The beloved dock, a UI principle carried over from the Mac, through to the iPhone and subsequently the iPad.
In 2017, iOS 11 was unveiled. Despite being riddled with bugs and issues, it brought many quality-of-life improvements to the iPad. One of these was how the dock functioned. A quick swipe up let you get to your most important apps quicker—no matter what you’re doing, from wherever you were on the iPad.
This brilliant feature made the dock immensely more useful—and it got me thinking—why shouldn’t I put every app in the dock?
Three folder system
I now use a three folder system on both my iPhone and iPad. All apps (with a few exceptions) go in to one of the three categories: General, Work and Games.
- General is for apps like Apollo, Twitter, Music.
- Work is for apps like iA Writer, Notability, Pixelmator Photo.
- Games is rather self-explanatory. I still love Mini Metro.
This means that no matter where I am on the iPad—browsing Safari, reading an email, or writing an article—I can quickly swipe up and open a new app, long press to trigger a contextual menu, or drag an app to multitasking.
It’s so much quicker than having to go to the Home Screen, drag an app over and re-open the previous app with a convoluted and calculated finger-dance.
A sparse Home Screen
Most of the Home Screen is left as a blank canvas, a gallery to showcase the wallpaper from the wonderful Studio Muti in Cape Town, South Africa.
iPadOS 13 lets you keep the Today View on the Home Screen next to where the apps would typically sit. For the few times I find myself on the Home Screen, Siri app suggestions does a great job of predicting what app I want to use next, along with the three Suggested and Recent apps that appear on the right hand side of the dock. I also have some Shortcuts pinned here too for quick access, which I’m sure I’ll write about someday.
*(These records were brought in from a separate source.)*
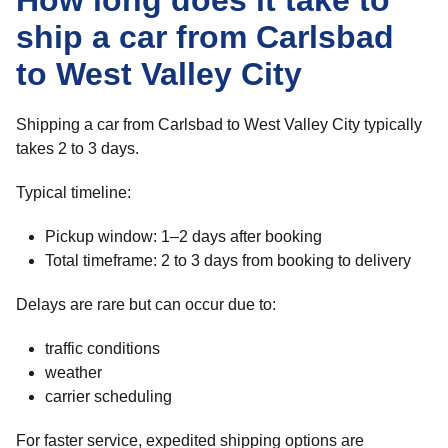
How long does it take to
ship a car from Carlsbad
to West Valley City
Shipping a car from Carlsbad to West Valley City typically
takes 2 to 3 days.
Typical timeline:
Pickup window: 1–2 days after booking
Total timeframe: 2 to 3 days from booking to delivery
Delays are rare but can occur due to:
traffic conditions
weather
carrier scheduling
For faster service, expedited shipping options are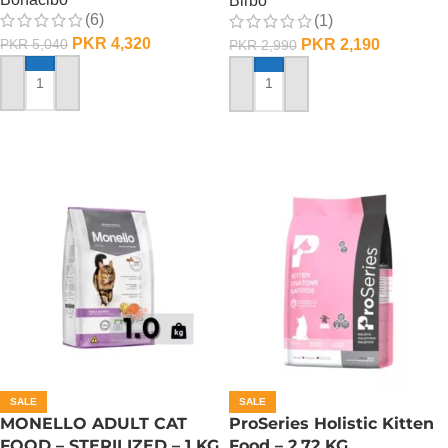
Birbo
(6)
(1)
PKR
4,320
PKR
2,190
PKR
5,040
PKR
2,990
ADD TO CART
ADD TO CART
SALE
SALE
MONELLO ADULT CAT
ProSeries Holistic Kitten
FOOD – STERILIZED – 1 KG
Food – 2.72 KG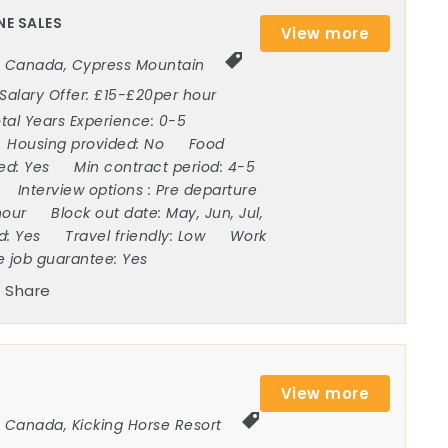
NE SALES
View more
Canada
,
Cypress Mountain
Salary Offer:
£15-£20per hour
tal Years Experience:
0-5
Housing provided:
No
Food
ded:
Yes
Min contract period:
4-5
Interview options :
Pre departure
hour
Block out date:
May, Jun, Jul,
ed:
Yes
Travel friendly:
Low
Work
e job guarantee:
Yes
Share
View more
Canada
,
Kicking Horse Resort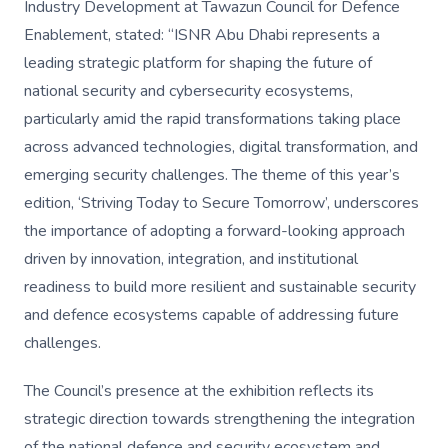
Industry Development at Tawazun Council for Defence
Enablement, stated: “ISNR Abu Dhabi represents a
leading strategic platform for shaping the future of
national security and cybersecurity ecosystems,
particularly amid the rapid transformations taking place
across advanced technologies, digital transformation, and
emerging security challenges. The theme of this year’s
edition, ‘Striving Today to Secure Tomorrow’, underscores
the importance of adopting a forward-looking approach
driven by innovation, integration, and institutional
readiness to build more resilient and sustainable security
and defence ecosystems capable of addressing future
challenges.
The Council’s presence at the exhibition reflects its
strategic direction towards strengthening the integration
of the national defence and security ecosystem and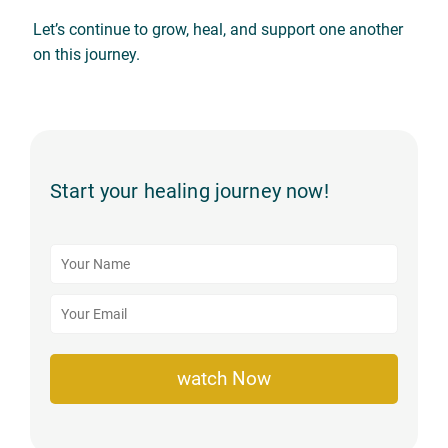
Let’s continue to grow, heal, and support one another
on this journey.
Start your healing journey now!
watch Now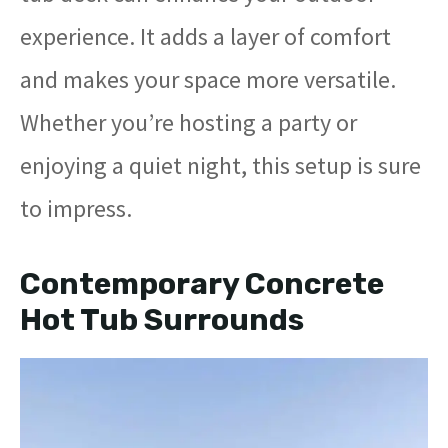
experience. It adds a layer of comfort
and makes your space more versatile.
Whether you’re hosting a party or
enjoying a quiet night, this setup is sure
to impress.
Contemporary Concrete
Hot Tub Surrounds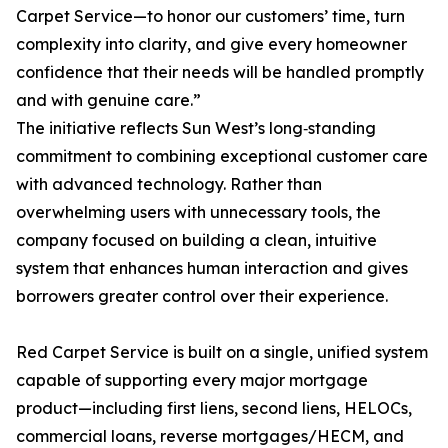
Carpet Service—to honor our customers’ time, turn
complexity into clarity, and give every homeowner
confidence that their needs will be handled promptly
and with genuine care.”
The initiative reflects Sun West’s long‑standing
commitment to combining exceptional customer care
with advanced technology. Rather than
overwhelming users with unnecessary tools, the
company focused on building a clean, intuitive
system that enhances human interaction and gives
borrowers greater control over their experience.
Red Carpet Service is built on a single, unified system
capable of supporting every major mortgage
product—including first liens, second liens, HELOCs,
commercial loans, reverse mortgages/HECM, and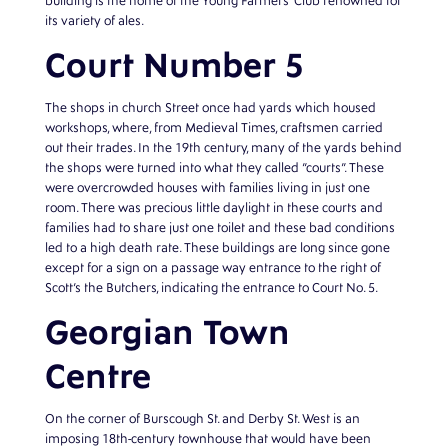
building is the home of the Young Farmers’ Club renowned for
its variety of ales.
Court Number 5
The shops in church Street once had yards which housed
workshops, where, from Medieval Times, craftsmen carried
out their trades. In the 19th century, many of the yards behind
the shops were turned into what they called “courts”. These
were overcrowded houses with families living in just one
room. There was precious little daylight in these courts and
families had to share just one toilet and these bad conditions
led to a high death rate. These buildings are long since gone
except for a sign on a passage way entrance to the right of
Scott’s the Butchers, indicating the entrance to Court No. 5.
Georgian Town
Centre
On the corner of Burscough St. and Derby St. West is an
imposing 18th-century townhouse that would have been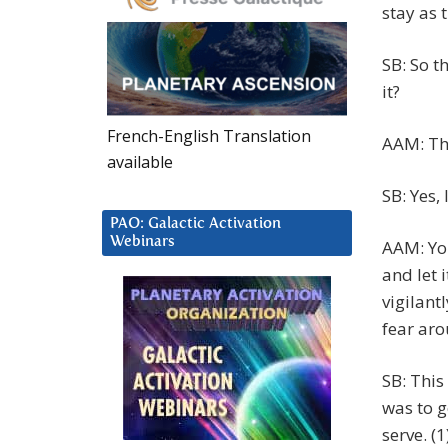
stay as 
SB: So t
it?
French-English Translation
AAM: Tha
available
SB: Yes,
PAO: Galactic Activation
Webinars
AAM: You
and let 
vigilant
fear aro
SB: This
was to g
serve. (1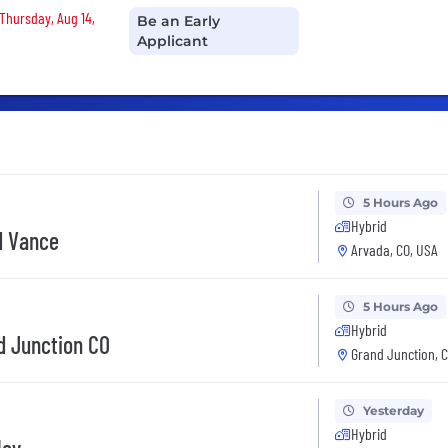
 Thursday, Aug 14,
Be an Early
Applicant
5 Hours Ago
Hybrid
d Vance
Arvada, CO, USA
5 Hours Ago
Hybrid
d Junction CO
Grand Junction, 
Yesterday
Hybrid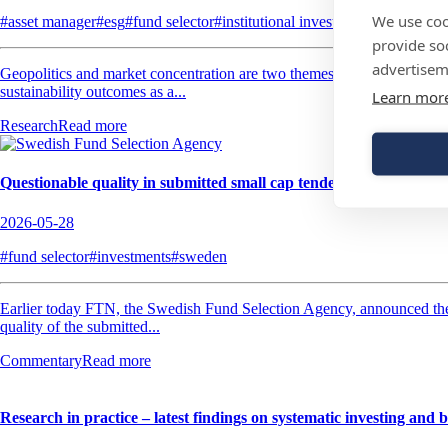
We use coo
#asset manager
#esg
#fund selector
#institutional investor
#investments
provide so
advertisem
Geopolitics and market concentration are two themes that’s top of mind
sustainability outcomes as a...
Learn mor
Research
Read more
Questionable quality in submitted small cap tenders
2026-05-28
#fund selector
#investments
#sweden
Earlier today FTN, the Swedish Fund Selection Agency, announced the 
quality of the submitted...
Commentary
Read more
Research in practice – latest findings on systematic investing and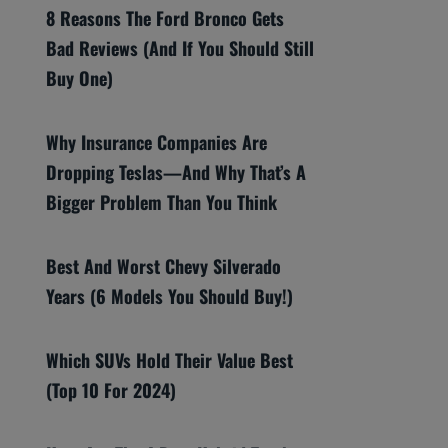
8 Reasons The Ford Bronco Gets
Bad Reviews (And If You Should Still
Buy One)
Why Insurance Companies Are
Dropping Teslas—And Why That’s A
Bigger Problem Than You Think
Best And Worst Chevy Silverado
Years (6 Models You Should Buy!)
Which SUVs Hold Their Value Best
(Top 10 For 2024)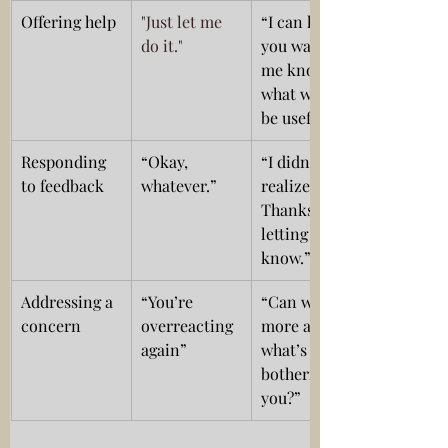
Offering help
"Just let me 
“I can help if 
do it." 
you want, let 
me know 
what would 
be useful.”
Responding 
“Okay, 
“I didn’t 
to feedback
whatever.”
realize that. 
Thanks for 
letting me 
know.”
Addressing a 
“You’re 
“Can we talk 
concern
overreacting 
more about 
again”
what’s 
bothering 
you?”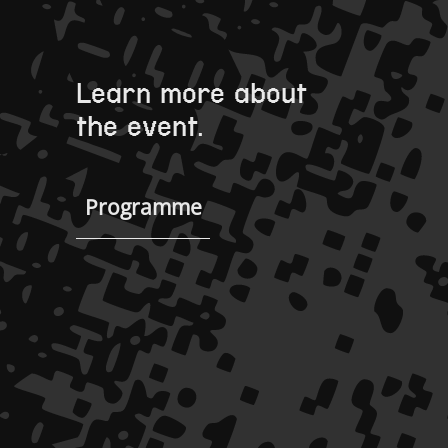
Learn more about
the event.
Programme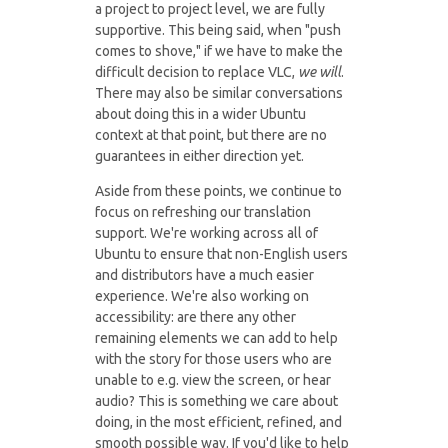
a project to project level, we are fully
supportive. This being said, when "push
comes to shove," if we have to make the
difficult decision to replace VLC,
we will
.
There may also be similar conversations
about doing this in a wider Ubuntu
context at that point, but there are no
guarantees in either direction yet.
Aside from these points, we continue to
focus on refreshing our translation
support. We're working across all of
Ubuntu to ensure that non-English users
and distributors have a much easier
experience. We're also working on
accessibility: are there any other
remaining elements we can add to help
with the story for those users who are
unable to e.g. view the screen, or hear
audio? This is something we care about
doing, in the most efficient, refined, and
smooth possible way. If you'd like to help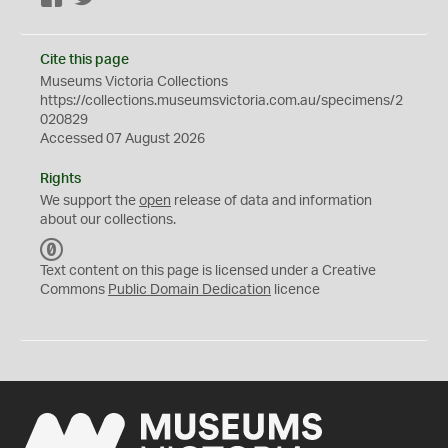
Cite this page
Museums Victoria Collections
https://collections.museumsvictoria.com.au/specimens/2
020829
Accessed 07 August 2026
Rights
We support the
open
release of data and information
about our collections.
C
C
Text content on this page is licensed under a Creative
0
Commons
Public Domain Dedication
licence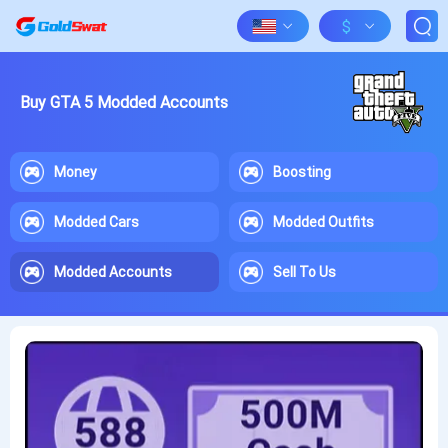
$
Buy GTA 5 Modded Accounts
Money
Boosting
Modded Cars
Modded Outfits
Modded Accounts
Sell To Us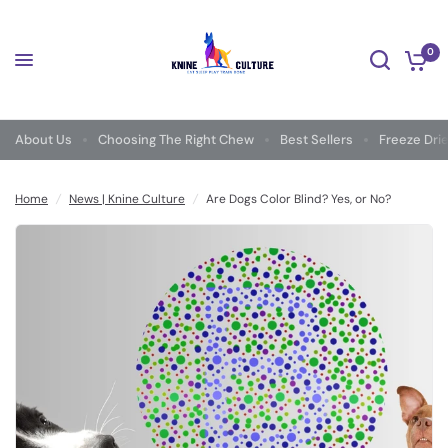
0
About Us
Choosing The Right Chew
Best Sellers
Freeze Dri
Home
/
News | Knine Culture
/
Are Dogs Color Blind? Yes, or No?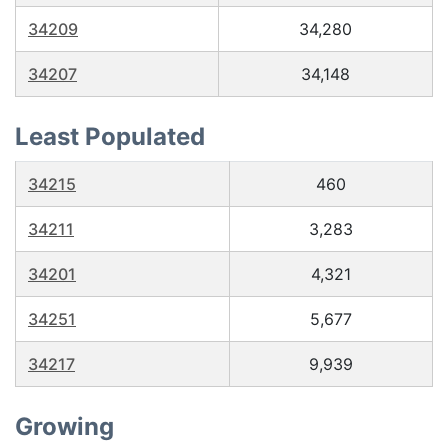
34209
34,280
34207
34,148
Least Populated
34215
460
34211
3,283
34201
4,321
34251
5,677
34217
9,939
Growing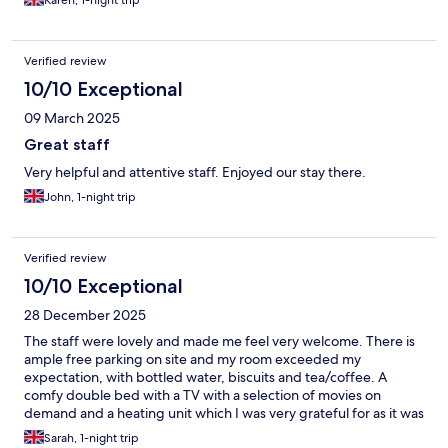
Karen, 1-night trip
Verified review
10/10 Exceptional
09 March 2025
Great staff
Very helpful and attentive staff. Enjoyed our stay there.
John, 1-night trip
Verified review
10/10 Exceptional
28 December 2025
The staff were lovely and made me feel very welcome. There is
ample free parking on site and my room exceeded my
expectation, with bottled water, biscuits and tea/coffee. A
comfy double bed with a TV with a selection of movies on
demand and a heating unit which I was very grateful for as it was
Christmas. Overall, a lovely place to stay with good people all
Sarah, 1-night trip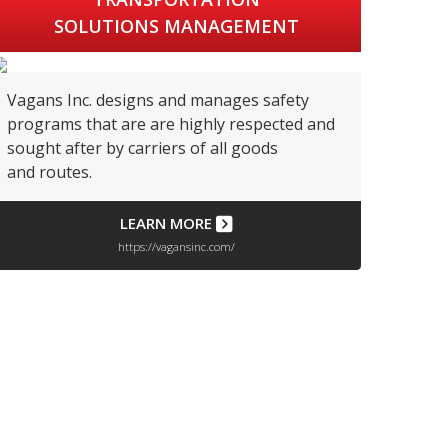
SOLUTIONS MANAGEMENT
Vagans Inc. designs and manages safety
programs that are are highly respected and
sought after by carriers of all goods
and routes.
LEARN MORE
https://vagansinc.com/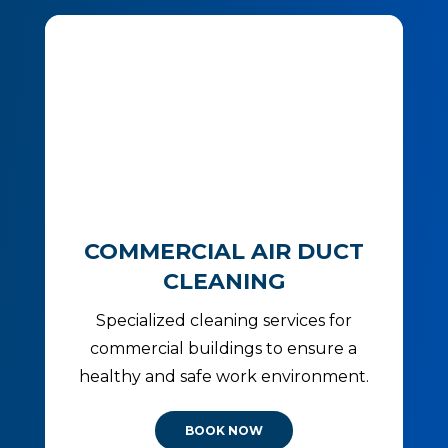
COMMERCIAL AIR DUCT
CLEANING
Specialized cleaning services for
commercial buildings to ensure a
healthy and safe work environment.
BOOK NOW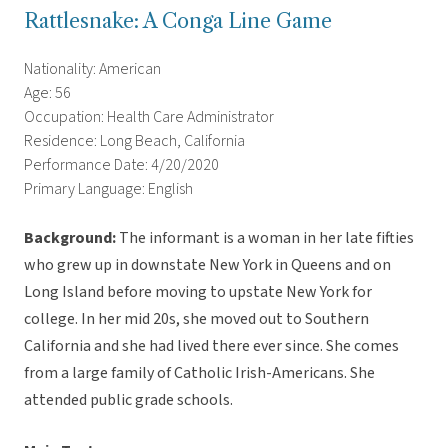
Rattlesnake: A Conga Line Game
Nationality: American
Age: 56
Occupation: Health Care Administrator
Residence: Long Beach, California
Performance Date: 4/20/2020
Primary Language: English
Background:
The informant is a woman in her late fifties
who grew up in downstate New York in Queens and on
Long Island before moving to upstate New York for
college. In her mid 20s, she moved out to Southern
California and she had lived there ever since. She comes
from a large family of Catholic Irish-Americans. She
attended public grade schools.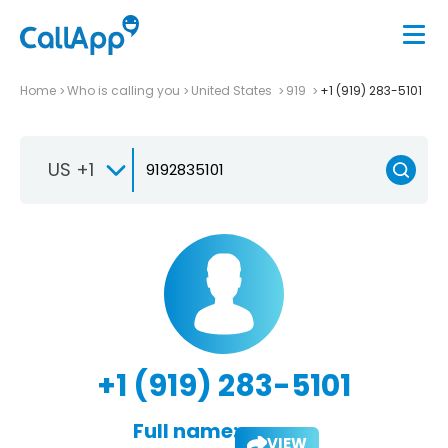
Home
Who is calling you
United States
919
+1 (919) 283-5101
US +1
+1 (919) 283-5101
Full name:
VIEW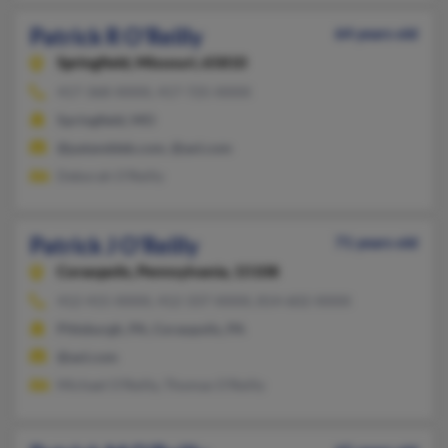
Patrick R O'Reilly
64 years old
Springfield,
Missouri, 65810
417-368-XXXX, 417-725-XXXX
Springfield, MO
@patanddeb.com, @aol.com
Deborah O'Reilly
Patrick J O'Reilly
71 years old
Coraopolis,
Pennsylvania, 15108
412-415-XXXX, 412-337-XXXX, 814-602-XXXX
Pittsburgh, PA, Coraopolis, PA
@aol.com
Michael O'Reilly, Thomas O'Reilly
In future versions of iPadOS, I hope dearly that Apple opens up more of the Home Screen. It would be great to extend the Today View across that blank canvas.
If I’m in a pinch and I can’t remember if I put a new app in Generic or Work, a quick swipe down from the Home Screen (or Command-Space bar) brings up Search and the app is accessible with a joyous tap.
Side-note: Apple never officially calls this feature Spotlight, but rather just ‘Search’.
I love using the dock as a home for all my apps. It allows me to sprint around the iPad UI with a furious flurry of taps and swipes. It’s one more reason why I love my iPad.